**** Given records ****
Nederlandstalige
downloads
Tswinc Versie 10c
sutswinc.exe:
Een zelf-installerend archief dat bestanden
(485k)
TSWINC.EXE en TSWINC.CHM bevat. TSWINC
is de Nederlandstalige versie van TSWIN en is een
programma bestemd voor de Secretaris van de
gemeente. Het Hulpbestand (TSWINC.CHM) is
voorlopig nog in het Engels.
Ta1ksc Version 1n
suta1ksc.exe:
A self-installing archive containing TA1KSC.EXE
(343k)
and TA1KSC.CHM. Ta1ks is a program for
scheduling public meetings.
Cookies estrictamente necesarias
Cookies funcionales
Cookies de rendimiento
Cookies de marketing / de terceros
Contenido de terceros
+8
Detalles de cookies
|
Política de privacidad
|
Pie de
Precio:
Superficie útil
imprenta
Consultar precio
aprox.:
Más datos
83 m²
****
**** Given records ****
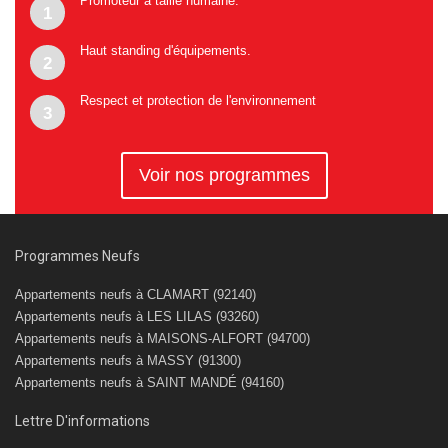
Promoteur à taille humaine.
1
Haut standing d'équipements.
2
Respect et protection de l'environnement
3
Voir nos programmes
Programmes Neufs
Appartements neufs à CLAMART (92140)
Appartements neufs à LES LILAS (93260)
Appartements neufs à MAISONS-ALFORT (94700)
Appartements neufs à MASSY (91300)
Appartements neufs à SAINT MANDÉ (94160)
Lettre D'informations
****
## Exercise directions
All lines in the listing above from the line containing "Promoteur à taille humaine." to the line containing "Lettre D'informations", inclusive, should be retyped exactly; no other lines should appear.

## Completed task
Promoteur à taille humaine.
1
Haut standing d'équipements.
2
Respect et protection de l'environnement
3
Voir nos programmes
Programmes Neufs
Appartements neufs à CLAMART (92140)
Appartements neufs à LES LILAS (93260)
Appartements neufs à MAISONS-ALFORT (94700)
Appartements neufs à MASSY (91300)
Appartements neufs à SAINT MANDÉ (94160)
Lettre D'informations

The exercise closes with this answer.